"You carry it with a high hand, Mistress Carew," said the Parson, losing the command he had tried to keep over a temper only too apt to rise beyond control. "You might have learned before now 'tis a waste of time to ride the great horse with me. I have the power, aye! and more than half the mind, to bring you down from your saddle there, in that tuft of heather, on your knees. You may smile—you look parlous handsome when you smile—but I'm not one to speak out of my turn, I tell ye. I know everything, and I've got his life in my hand!"
Of all her fair and noble qualities, a woman's hypocrisy is sometimes the fairest and the noblest. Unlike the rougher sex, it is when she is most unselfish that she seems most artful to deceive. Had her power been equal to her will, Nelly Carew's natural inclination, and indeed her earnest desire, had been to strike this man down, and trample him under Cowslip's hoofs, not perhaps to death, but to bodily injury and degradation, yet she commanded herself with an effort beyond all praise, and smiled sweetly in his face, while she observed—
"Something has put you out to-day, Master Gale. I suppose that is why you want to quarrel with your best friends. You never spoke to me so sharp before. Is it Cassock's fault, or mine, or whose, that your good nag could not keep up with that grey horse on the open moor? The creature seemed to have the wings of a bird. If that's all, sure 'tis no disgrace to be beaten when a man does his best."

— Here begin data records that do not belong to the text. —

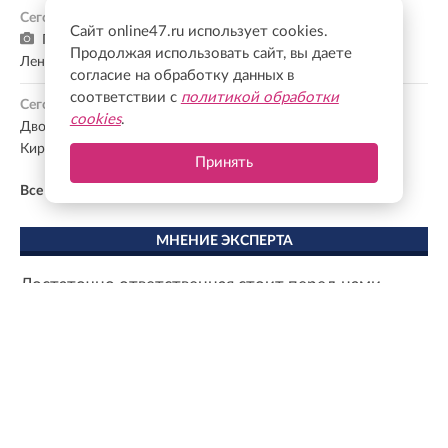
Сегодня, 18:08
Сайт online47.ru использует cookies.
Почти 100 студентов отправятся помогать в районы
Продолжая использовать сайт, вы даете
Ленобласти в рамках «Ладожского десанта»
согласие на обработку данных в
соответствии с
политикой обработки
Сегодня, 17:54
cookies
.
Двое детей пострадали в лобовом столкновении машин в
Киришском районе Ленобласти
Принять
Все новости
МНЕНИЕ ЭКСПЕРТА
Достаточно ответственная стоит перед нами
задача, потому что опыт проведения летних
спортивных игр благоверного князя Александра
Невского имеется, они проходили в нескольких
субъектах РФ. Зимние игры будут проводиться
впервые, и, конечно, нам очень важно задать
определенный стандарт, планку, очень хорошо,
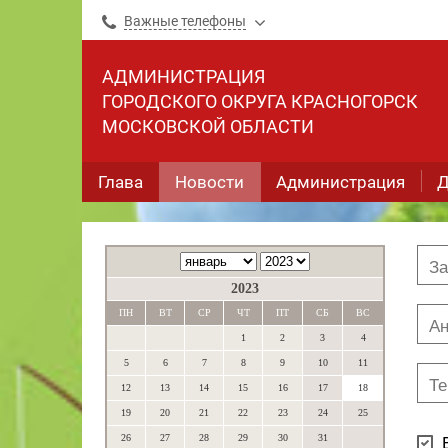
Важные телефоны
АДМИНИСТРАЦИЯ
ГОРОДСКОГО ОКРУГА КРАСНОГОРСК
МОСКОВСКОЙ ОБЛАСТИ
Глава
Новости
Администрация
Д
2023
ПН
ВТ
СР
ЧТ
ПТ
СБ
ВС
1
2
3
4
5
6
7
8
9
10
11
12
13
14
15
16
17
18
19
20
21
22
23
24
25
26
27
28
29
30
31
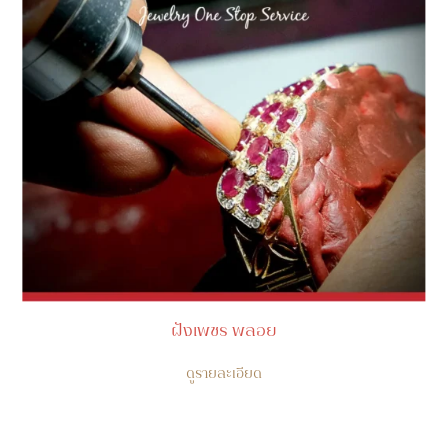
ฝังเพชร พลอย
ดูรายละเอียด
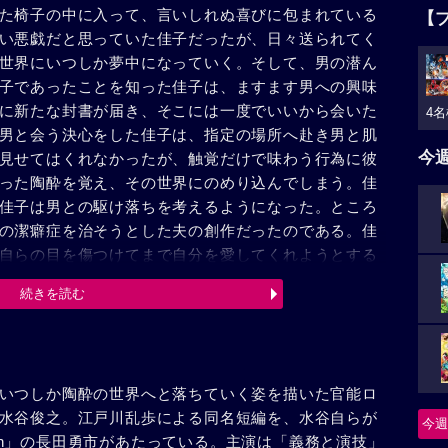
た椅子の中に入って、言いしれぬ喜びに包まれている
【
い悪戯だと思っていた佳子だったが、日々送られてく
世界にいつしか夢中になっていく。そして、男の潜ん
子であったことを知った佳子は、ますます男への興味
に新たな封書が届き、そこには一度でいいから会いた
4名
男と会う決心をした佳子は、指定の場所へ赴き男と肌
今
見せてはくれなかったが、触覚だけで味わう行為に彼
った陶酔を覚え、その世界にのめり込んでしまう。佳
佳子は男との駆け落ちを考えるようになった。ところ
の潔癖症を治そうとした夫の創作だったのである。佳
自らの目を傷つけてまで自分を愛してくれようとする
うと思い直した。それからのふたりは円満となり、子
続きを読む
いつしか陶酔の世界へと落ちていく姿を描いた官能ロ
水谷俊之。江戸川乱歩による同名短編を、水谷自らが
今週
eath」の長田勇市があたっている。主演は「義務と演技」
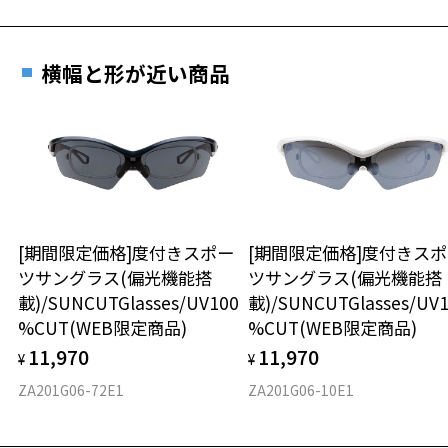
横幅と形が近い商品
[期間限定価格]度付きスポー
[期間限定価格]度付きス
ツサングラス(偏光機能搭
ツサングラス(偏光機能搭
載)/SUNCUTGlasses/UV100
載)/SUNCUTGlasses/UV
%CUT(WEB限定商品)
%CUT(WEB限定商品)
11,970
11,970
¥
¥
ZA201G06-72E1
ZA201G06-10E1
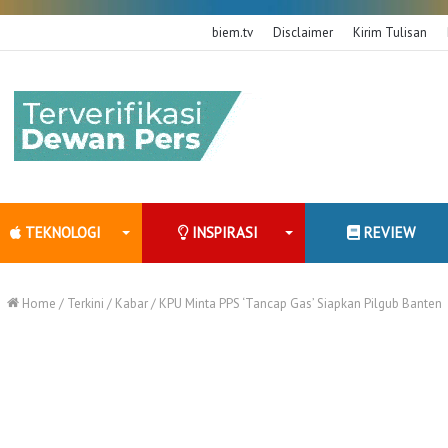
biem.tv
Disclaimer
Kirim Tulisan
TEKNOLOGI
INSPIRASI
REVIEW
Home
/
Terkini
/
Kabar
/
KPU Minta PPS ‘Tancap Gas’ Siapkan Pilgub Banten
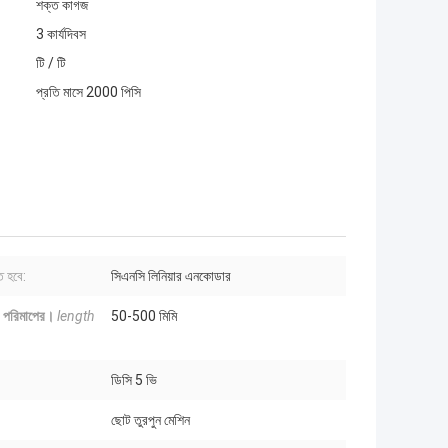
শক্ত কাগজ
3 কার্যদিবস
টি / টি
প্রতি মাসে 2000 পিসি
ে হবে:
সিএনসি লিনিয়ার এনকোডার
পরিমাপের।
length
50-500 মিমি
ডিসি 5 ভি
ছোট তুরপুন মেশিন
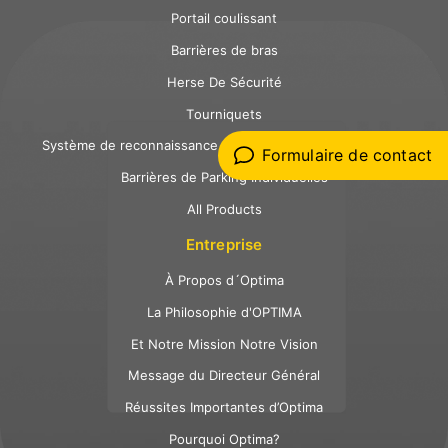
Portail coulissant
Barrières de bras
Herse De Sécurité
Tourniquets
Système de reconnaissance des plaques d'immatriculation
Formulaire de contact
Barrières de Parking Individuelles
All Products
Entreprise
À Propos d´Optima
La Philosophie d'OPTIMA
Et Notre Mission Notre Vision
Message du Directeur Général
Réussites Importantes d’Optima
Pourquoi Optima?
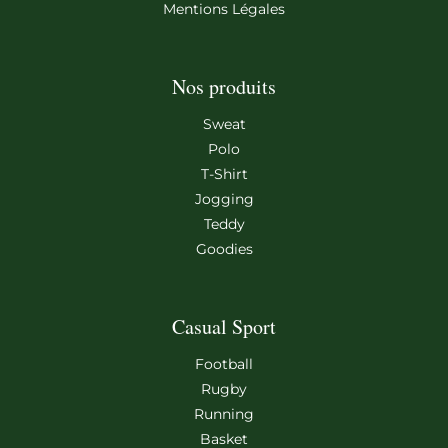
Mentions Légales
Nos produits
Sweat
Polo
T-Shirt
Jogging
Teddy
Goodies
Casual Sport
Football
Rugby
Running
Basket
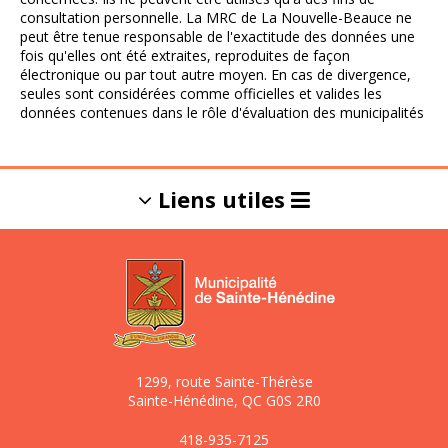
consultation personnelle. La MRC de La Nouvelle-Beauce ne
peut être tenue responsable de l'exactitude des données une
fois qu'elles ont été extraites, reproduites de façon
électronique ou par tout autre moyen. En cas de divergence,
seules sont considérées comme officielles et valides les
données contenues dans le rôle d'évaluation des municipalités
Liens utiles
L'info-Dinois
Gestion des
matières
résiduelles et
1299, route Sainte-Thérèse
de l'eau potable
Sainte-Hénédine, QC G0S 2R0
418-935-7125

Though her tone seemed easy and unconstrained, she felt cruelly anxious, and resolved at any cost to learn how far Abner Gale's enmity was to be feared on her lover's behalf.
"The grey horse is a good one, I'll not deny," said the Parson. "Too good for his master and his master's trade, though the beast has saved the man from hanging many a time and oft. I'm surprised at your grandfather, Mistress Nelly. I'm more surprised at yourself, that you can consort with such a jail-bird. He is a disgrace to us all, coming here to Porlock as though he could find no better place to hide in from the hue and cry."
"Do you mean Master Garnet?" exclaimed Nelly, with flashing eyes, while she stifled a sob of wrath and fear that rose from her heart.
"I mean Galloping Jack, the highwayman," answered Gale, "a villain who should have swung, by rights, at Tyburn, last autumn, whom I devoutly hope to see hanged before the fifth of November next!"
"You showed me his dying speech and confession yourself," answered the girl, with tight-set lips that kept down some overmastering emotion by sheer force of will. "Come, Master Gale, you know as well as I do that John Garnet is no common thief with a black vizard and a speedy horse, no mere moonlight robber to stop a coach for plunder on the king's highway. He has done something worse than that. Out with it; you used to have no secrets from your friends. Tell me what it is!"
Parson Gale was in the habit of declaring that a man who told a lie should possess a good memory. He wished he had stuck more consistently to this maxim, and had not, by his forgetfulness, thus laid his own statement open to denial. The wisest course, he thought, would be to take the bull by the horns.
"I only hoped to shame you out of your fancy, Mistress Nelly," said he, with a transparent affectation of friendliness and sincerity. "I know this man has assumed the title of a famous highwayman for disguise. He is no more Galloping Jack than I am. He is Master John Garnet, plain John Garnet, as I have heard them call him, in ridicule, I fancy, of his waiting-maid's face and mop of curling hair. Wanted for robbing his Majesty's Government. Wanted for high treason. Wanted for murder done in Covent Garden, brought home to him by evidence no court of justice can gainsay, and as sure to swing, on one, and all of these counts, as I hope I am to get home to supper this blessed night!"